Saved entries:
_____

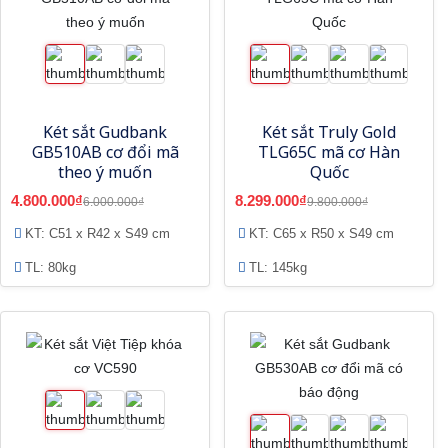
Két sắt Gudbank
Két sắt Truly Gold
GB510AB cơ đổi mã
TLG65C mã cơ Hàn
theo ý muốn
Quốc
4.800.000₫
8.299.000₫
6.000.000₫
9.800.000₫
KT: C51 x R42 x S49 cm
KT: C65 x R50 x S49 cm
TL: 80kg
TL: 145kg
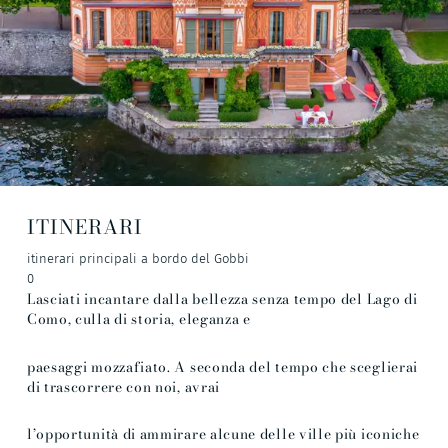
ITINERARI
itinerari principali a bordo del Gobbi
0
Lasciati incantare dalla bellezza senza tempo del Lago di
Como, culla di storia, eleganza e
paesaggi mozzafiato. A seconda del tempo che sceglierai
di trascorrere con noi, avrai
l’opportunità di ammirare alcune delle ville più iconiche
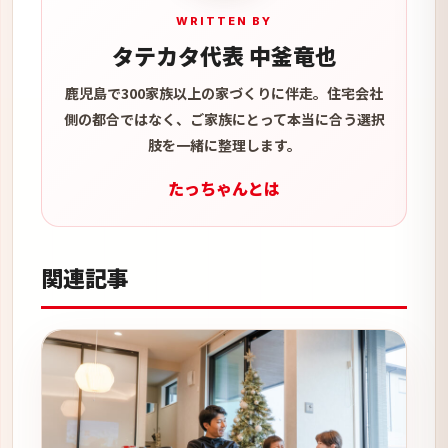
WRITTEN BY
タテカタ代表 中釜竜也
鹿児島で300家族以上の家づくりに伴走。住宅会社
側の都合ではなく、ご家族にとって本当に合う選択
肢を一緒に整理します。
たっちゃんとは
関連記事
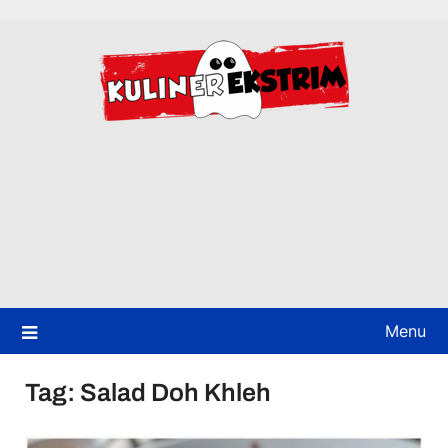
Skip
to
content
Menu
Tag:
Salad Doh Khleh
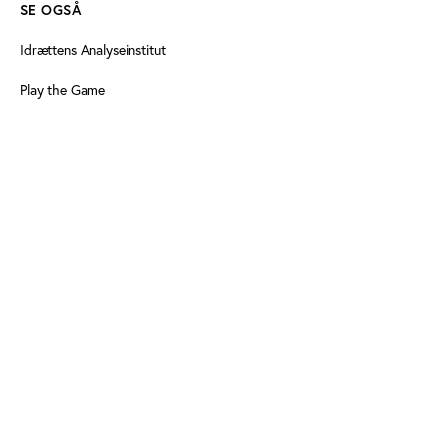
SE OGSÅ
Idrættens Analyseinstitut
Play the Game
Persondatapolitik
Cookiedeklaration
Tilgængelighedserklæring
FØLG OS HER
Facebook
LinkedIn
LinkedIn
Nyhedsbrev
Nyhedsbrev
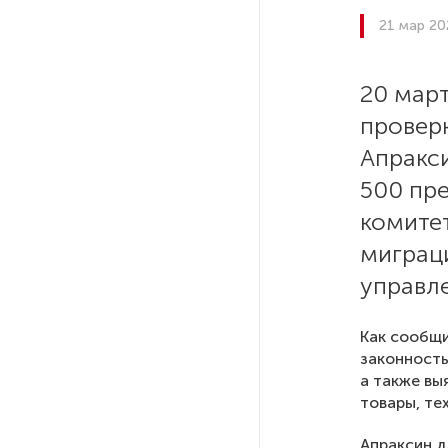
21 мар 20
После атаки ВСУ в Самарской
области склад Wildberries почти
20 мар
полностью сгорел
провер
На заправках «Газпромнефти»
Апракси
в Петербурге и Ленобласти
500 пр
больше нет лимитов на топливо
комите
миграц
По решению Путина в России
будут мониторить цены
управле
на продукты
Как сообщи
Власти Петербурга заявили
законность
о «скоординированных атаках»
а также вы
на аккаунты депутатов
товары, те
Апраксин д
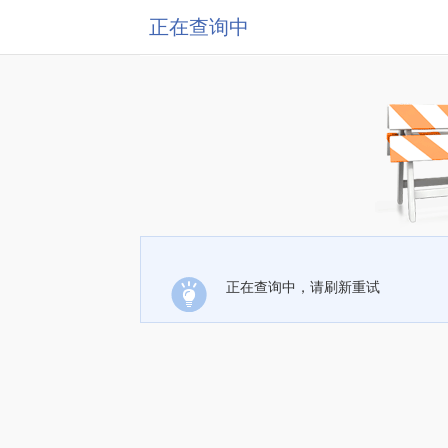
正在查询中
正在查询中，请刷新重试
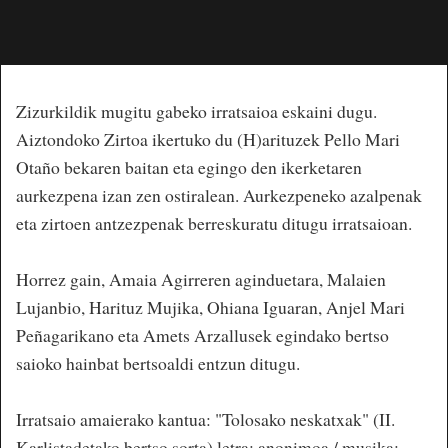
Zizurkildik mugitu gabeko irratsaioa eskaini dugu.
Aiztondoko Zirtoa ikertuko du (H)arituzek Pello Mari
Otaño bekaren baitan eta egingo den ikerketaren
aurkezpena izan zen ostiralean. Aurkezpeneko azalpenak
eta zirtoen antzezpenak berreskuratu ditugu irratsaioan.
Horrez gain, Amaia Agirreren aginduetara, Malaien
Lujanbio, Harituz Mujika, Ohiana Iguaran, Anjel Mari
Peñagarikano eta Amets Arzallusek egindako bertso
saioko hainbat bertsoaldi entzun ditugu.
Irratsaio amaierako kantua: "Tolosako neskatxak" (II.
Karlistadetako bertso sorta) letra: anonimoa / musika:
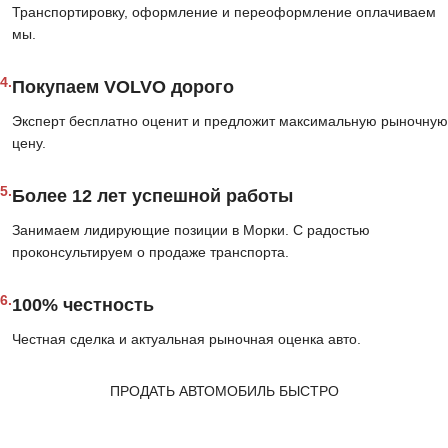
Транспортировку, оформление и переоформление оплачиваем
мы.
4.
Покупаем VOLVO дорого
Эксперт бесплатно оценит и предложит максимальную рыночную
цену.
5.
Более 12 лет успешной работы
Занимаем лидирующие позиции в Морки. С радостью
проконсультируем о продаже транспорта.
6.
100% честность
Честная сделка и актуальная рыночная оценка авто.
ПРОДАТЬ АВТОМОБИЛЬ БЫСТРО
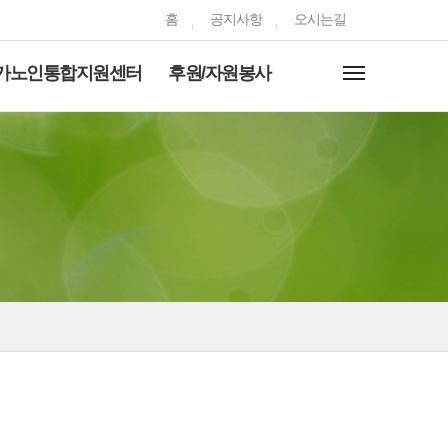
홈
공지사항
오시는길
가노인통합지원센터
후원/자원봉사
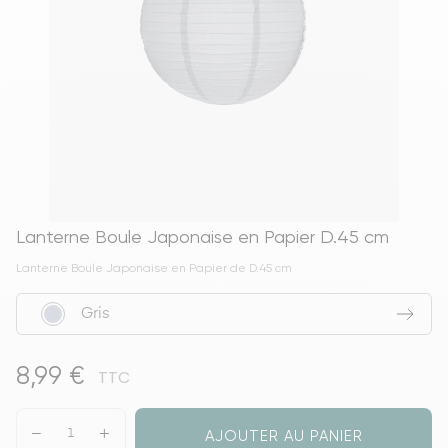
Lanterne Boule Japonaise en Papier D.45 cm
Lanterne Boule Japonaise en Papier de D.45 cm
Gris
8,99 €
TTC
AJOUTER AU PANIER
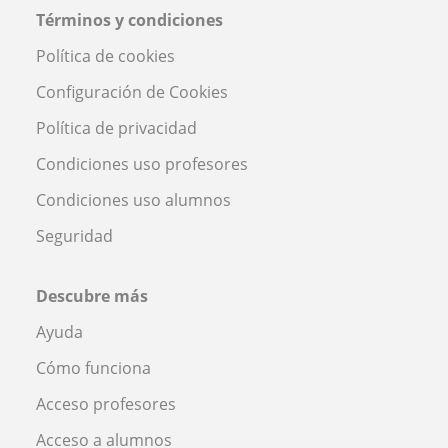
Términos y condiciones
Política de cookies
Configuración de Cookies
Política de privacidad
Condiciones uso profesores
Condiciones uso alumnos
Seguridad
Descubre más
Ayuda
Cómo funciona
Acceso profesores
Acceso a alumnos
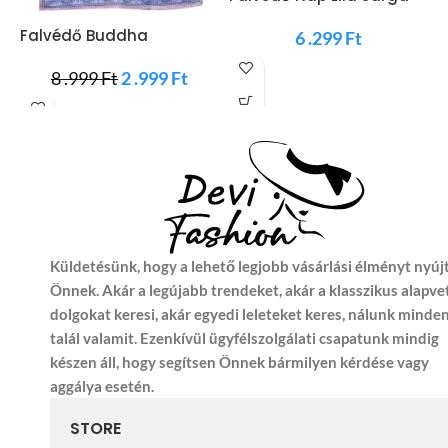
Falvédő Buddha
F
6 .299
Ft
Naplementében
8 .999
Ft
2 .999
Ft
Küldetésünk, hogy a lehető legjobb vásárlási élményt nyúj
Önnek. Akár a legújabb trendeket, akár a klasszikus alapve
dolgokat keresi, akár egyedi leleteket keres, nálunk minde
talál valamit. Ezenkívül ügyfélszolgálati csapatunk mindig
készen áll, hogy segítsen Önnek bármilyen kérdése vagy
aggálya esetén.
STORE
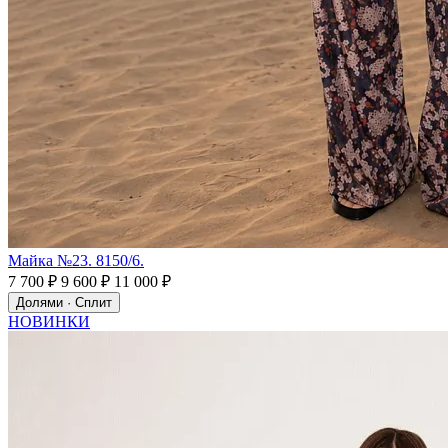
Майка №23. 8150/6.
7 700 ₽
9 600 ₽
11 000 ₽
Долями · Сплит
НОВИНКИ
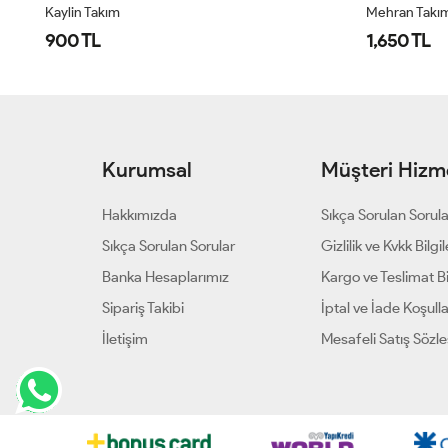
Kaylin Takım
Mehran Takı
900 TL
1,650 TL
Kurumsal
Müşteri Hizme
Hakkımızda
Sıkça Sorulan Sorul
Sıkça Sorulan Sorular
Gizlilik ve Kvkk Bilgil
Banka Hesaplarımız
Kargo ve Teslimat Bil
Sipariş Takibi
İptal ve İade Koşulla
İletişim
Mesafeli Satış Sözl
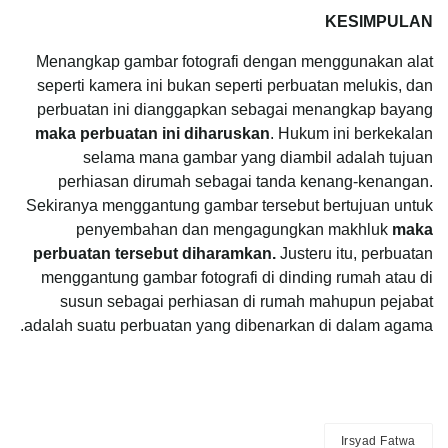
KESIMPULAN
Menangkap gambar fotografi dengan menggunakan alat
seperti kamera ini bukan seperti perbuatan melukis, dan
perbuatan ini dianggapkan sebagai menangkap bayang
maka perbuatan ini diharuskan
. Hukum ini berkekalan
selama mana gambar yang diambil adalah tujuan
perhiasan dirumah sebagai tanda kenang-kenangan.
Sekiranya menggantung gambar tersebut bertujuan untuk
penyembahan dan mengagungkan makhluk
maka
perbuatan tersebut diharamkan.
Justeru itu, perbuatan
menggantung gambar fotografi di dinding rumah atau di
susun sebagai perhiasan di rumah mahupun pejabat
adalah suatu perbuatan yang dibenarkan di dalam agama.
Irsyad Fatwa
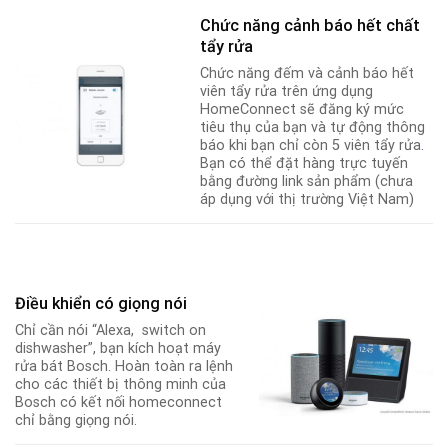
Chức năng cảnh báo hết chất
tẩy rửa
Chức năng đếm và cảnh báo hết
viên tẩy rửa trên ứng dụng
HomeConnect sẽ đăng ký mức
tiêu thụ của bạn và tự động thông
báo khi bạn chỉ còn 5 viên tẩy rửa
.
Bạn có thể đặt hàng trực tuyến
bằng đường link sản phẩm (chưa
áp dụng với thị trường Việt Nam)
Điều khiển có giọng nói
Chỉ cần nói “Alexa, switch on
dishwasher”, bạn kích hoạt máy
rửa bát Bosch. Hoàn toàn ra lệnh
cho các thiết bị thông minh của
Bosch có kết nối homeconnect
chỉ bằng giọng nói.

_____

◆ EXERCISE DESCRIPTION ◆
In the data above, take the line with "Занимаем лидирующие позиции", the line with "Menangkap gambar fotografi", and every line between, and set them down exactly without pictures.

◆ SOLVED EXERCISE ◆
Занимаем лидирующие позиции в Морки. С радостью
проконсультируем о продаже транспорта.
6.
100% честность
Честная сделка и актуальная рыночная оценка авто.
ПРОДАТЬ АВТОМОБИЛЬ БЫСТРО
홈
공지사항
오시는길
가노인통합지원센터
후원/자원봉사
Lanterne Boule Japonaise en Papier D.45 cm
Lanterne Boule Japonaise en Papier de D.45 cm
Gris
8,99 €
TTC
AJOUTER AU PANIER
Términos y condiciones
Política de cookies
Configuración de Cookies
Política de privacidad
Condiciones uso profesores
Condiciones uso alumnos
Seguridad
Descubre más
Ayuda
Cómo funciona
Acceso profesores
Acceso a alumnos
Falvédő Buddha
F
6 .299
Ft
Naplementében
8 .999
Ft
2 .999
Ft
Küldetésünk, hogy a lehető legjobb vásárlási élményt nyúj
Önnek. Akár a legújabb trendeket, akár a klasszikus alapve
dolgokat keresi, akár egyedi leleteket keres, nálunk minde
talál valamit. Ezenkívül ügyfélszolgálati csapatunk mindig
készen áll, hogy segítsen Önnek bármilyen kérdése vagy
aggálya esetén.
STORE
Майка №23. 8150/6.
7 700 ₽
9 600 ₽
11 000 ₽
Долями · Сплит
НОВИНКИ
Kaylin Takım
Mehran Takı
900 TL
1,650 TL
Kurumsal
Müşteri Hizme
Hakkımızda
Sıkça Sorulan Sorul
Sıkça Sorulan Sorular
Gizlilik ve Kvkk Bilgil
Banka Hesaplarımız
Kargo ve Teslimat Bil
Sipariş Takibi
İptal ve İade Koşulla
İletişim
Mesafeli Satış Sözl
KESIMPULAN
Menangkap gambar fotografi dengan menggunakan alat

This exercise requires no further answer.